Using women’s instinct to protect African wildlife

Once you have seen animals in the wild, protecting them can become an obsession, as it did for Damien Mander, who came to talk and show photographs Oct. 29, 2019 at Benaroya Hall in Seattle. It was the first event we have signed up for called “National Geographic Live.” I found out that I have fallen out of practice taking notes in the dark. So here’s from memory and the brochure handed out in the entry hall.

Damien

It seems that Mander is obsessed with more than saving wild animals. In fact, it looks as if he goes into all stages of his life in an obsessive fashion, out to do it all well, energetically and to the nth degree. Born in Australia, he was obsessed with water, could not stay out of the sea. He became a “clearance diver” in the Australian Navy.

Then on to Special Forces as a sniper and then a trainer in the Iraq War. He served three years there before abandoning it.

“The second mistake we made there, besides getting into it, was disbanding the Iraqi army,” Mander said. That took the jobs away from not just the soldiers, but also the income to the extended families depending on those jobs, alienating millions who probably were not sorry to see Saddam Hussein go and might have signed on to rebuild the nation.

Mander bounced around South America — photos of what looked like a good time in bars, but maybe not, as he also mentioned the statistics on Iraq War veterans’ suicides. Then to Africa where he was introduced to nature and had an epiphany — my word — when looking into the eyes of a buffalo that had ripped itself apart in a trap set by poachers. As his companion shot that animal, putting it out of its misery, Mander had found his next obsession.

In 2009, he founded the International Anti Poaching Foundation to preserve an ecosystem by “training and equipping rangers to fight the poaching crisis in Africa.” Given that a pound of ivory from an elephant’s tusk is worth $35,000 in Vietnam, it is no wonder that people in Zimbabwe, where 72 percent of the population is below the poverty line, would be attracted to poaching. So arresting poachers was taking the income from many families there, causing conflicts with local communities.

In 2017, the IAPF started “Akashinga,” which means Brave Ones in the Shona language. The idea was to empower “disadvantaged women to restore and manage a network of wilderness areas as an alternative economic model to trophy hunting” and poaching. As the brochure says:

“The women of Akashinga have built strong relationships with the locals, de-escalated conflict and invested into their communities. The community response to this was to work with us in conservation, rather than against us.”

Akashinga

A squad leader, Vimbai Kumire, who barely reaches up to the chest of Mander, also addressed us at Benaroya. Despite her diminutive size, she showed that passion could be more powerful than bullets. She told of the importance of animals to their culture and country and explained that it was not only an honor to protect them but was also providing income for her family and dignity for herself.

Many of the arrests made — “without firing a single shot” — are related to organized crime and the use of poisons.

“Syndicates have been broken open and we have been advised of an 80% reduction in elephant poaching across the region since 2016,” the brochure says.

The organization now has the responsibility for protecting wildlife in more than one million acres. The most asked question, Mander says, by those arrested is not “Why am I being arrested?” but “Why am I being arrested by a woman?”

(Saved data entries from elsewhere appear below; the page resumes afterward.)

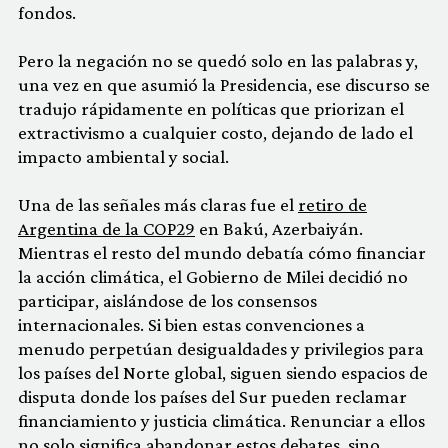
fondos.
Pero la negación no se quedó solo en las palabras y,
una vez en que asumió la Presidencia, ese discurso se
tradujo rápidamente en políticas que priorizan el
extractivismo a cualquier costo, dejando de lado el
impacto ambiental y social.
Una de las señales más claras fue el
retiro de
Argentina de la COP29
en Bakú, Azerbaiyán.
Mientras el resto del mundo debatía cómo financiar
la acción climática, el Gobierno de Milei decidió no
participar, aislándose de los consensos
internacionales. Si bien estas convenciones a
menudo perpetúan desigualdades y privilegios para
los países del Norte global, siguen siendo espacios de
disputa donde los países del Sur pueden reclamar
financiamiento y justicia climática. Renunciar a ellos
no solo significa abandonar estos debates, sino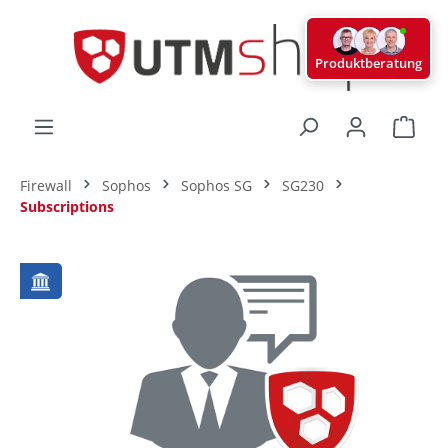
alt springen
Produktberatung
Ware
Firewall
Sophos
Sophos SG
SG230
Subscriptions
Bildergalerie überspringen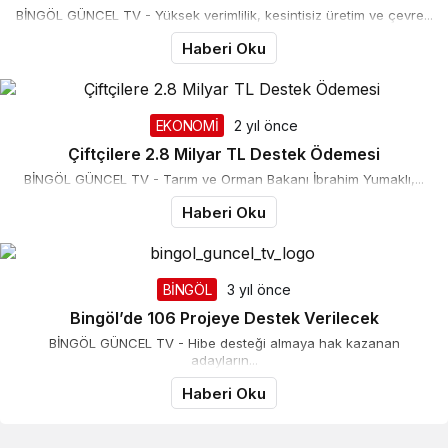
BİNGÖL GÜNCEL TV - Yüksek verimlilik, kesintisiz üretim ve çevre...
Haberi Oku
EKONOMİ
2 yıl önce
Çiftçilere 2.8 Milyar TL Destek Ödemesi
BİNGÖL GÜNCEL TV - Tarım ve Orman Bakanı İbrahim Yumaklı,...
Haberi Oku
BİNGÖL
3 yıl önce
Bingöl’de 106 Projeye Destek Verilecek
BİNGÖL GÜNCEL TV - Hibe desteği almaya hak kazanan
adayların...
Haberi Oku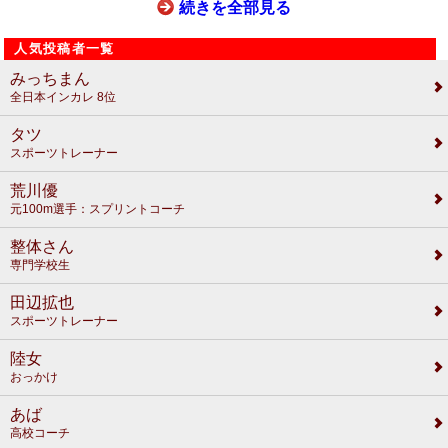
続きを全部見る
人気投稿者一覧
みっちまん
全日本インカレ 8位
タツ
スポーツトレーナー
荒川優
元100m選手：スプリントコーチ
整体さん
専門学校生
田辺拡也
スポーツトレーナー
陸女
おっかけ
あば
高校コーチ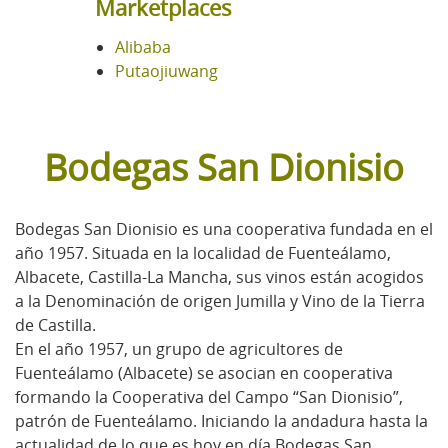
Marketplaces
Alibaba
Putaojiuwang
Bodegas San Dionisio
Bodegas San Dionisio es una cooperativa fundada en el
año 1957. Situada en la localidad de Fuenteálamo,
Albacete, Castilla-La Mancha, sus vinos están acogidos
a la Denominación de origen Jumilla y Vino de la Tierra
de Castilla.
En el año 1957, un grupo de agricultores de
Fuenteálamo (Albacete) se asocian en cooperativa
formando la Cooperativa del Campo “San Dionisio”,
patrón de Fuenteálamo. Iniciando la andadura hasta la
actualidad de lo que es hoy en día Bodegas San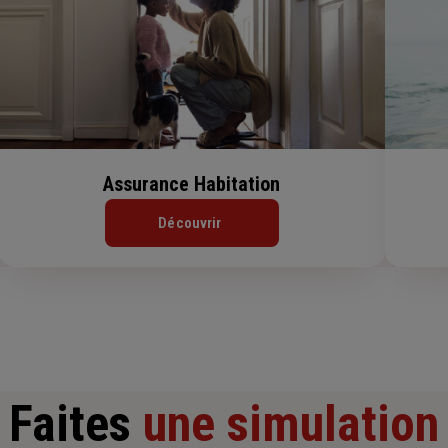
Assurance Habitation
Découvrir
Faites
une simulation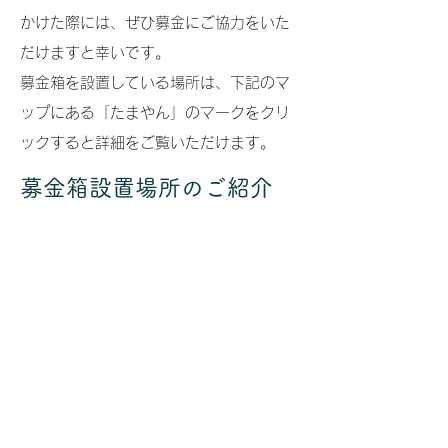
かけた際には、ぜひ募金にご協力をいた
だけますと幸いです。
募金箱を設置している場所は、下記のマ
ップにある「たまやん」のマークをクリ
ックすると詳細をご覧いただけます。
募金箱設置場所のご紹介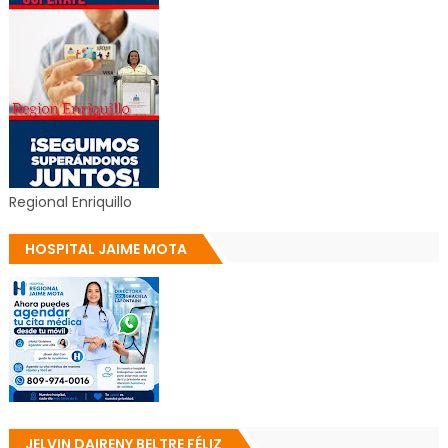
Regional Enriquillo
HOSPITAL JAIME MOTA
JELVIN DAIRENY BELTRE FÉLIZ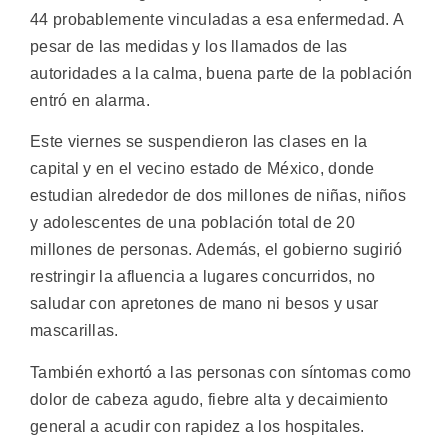
44 probablemente vinculadas a esa enfermedad. A
pesar de las medidas y los llamados de las
autoridades a la calma, buena parte de la población
entró en alarma.
Este viernes se suspendieron las clases en la
capital y en el vecino estado de México, donde
estudian alrededor de dos millones de niñas, niños
y adolescentes de una población total de 20
millones de personas. Además, el gobierno sugirió
restringir la afluencia a lugares concurridos, no
saludar con apretones de mano ni besos y usar
mascarillas.
También exhortó a las personas con síntomas como
dolor de cabeza agudo, fiebre alta y decaimiento
general a acudir con rapidez a los hospitales.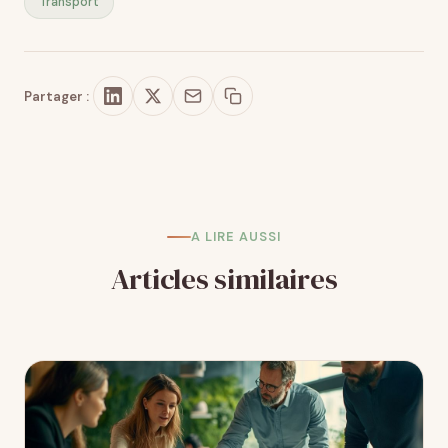
Transport
Partager :
A LIRE AUSSI
Articles similaires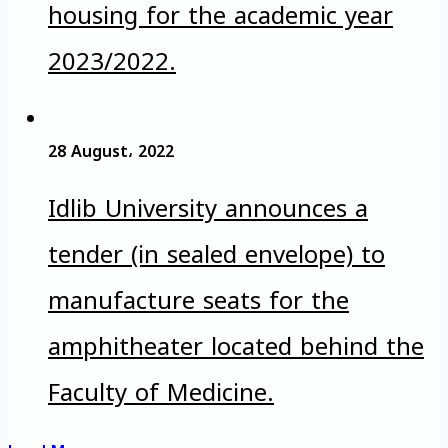
housing for the academic year
2023/2022.
28 August، 2022
Idlib University announces a
tender (in sealed envelope) to
manufacture seats for the
amphitheater located behind the
Faculty of Medicine.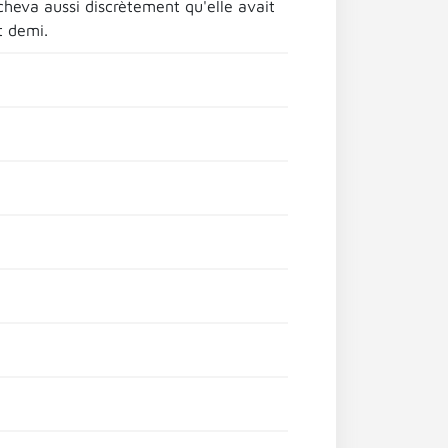
acheva aussi discrètement qu'elle avait
t demi.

“For so long, our vision has been clouded by ego from seeing the most powerful force in nature — a woman’s instinct to protect.”

It may take all of that and more to protect the wildlife in Africa. With more than two billion people living on that continent by 2040, the loss of wildlife habitat will continue to grow. According to an article in the Oct. 10, 2019  edition of The Times of London (picked up in Amsterdam on our way home from Africa), many countries have lost their rhinoceros populations because of habitat loss: Ivory Coast, Ghana, Nigeria, Chad.

Because of poaching, the rhino population in Botswana could be wiped out in two years, the article said. Rhino horns fetch $50,000 per kilogram in Asia, where they are used in traditional therapies. Botswana has fewer than 400 rhinos and has lost one a month in 2019, a rate that is still increasing. Conservationists blame part of that on President Mokgweetsi Masisi, who has disarmed the anti-poaching unit. His predecessor, Ian Khama, had an “unofficial shoot-to-kill” policy.

PlaqueThe rhinos we saw in Kenya were kept under armed guard. Not chained up or penned, but accompanied by the guards. Theirs is a dangerous way to make a living. A plaque on the overlook into the Ngorongoro Crater listed conservationists who have lost their lives, including six killed by poachers or bandits.

“In truth, there are really only a few things that matter: character and spirit,” Mander writes in the brochure. “If you don’t have those things, you don’t have a chance. CV’s, references, qualifications and fitness levels mean nothing here. We don’t want perfect. We want scrappers. someone that knows what it’s like to have to fight for survival. The rest will be learned.”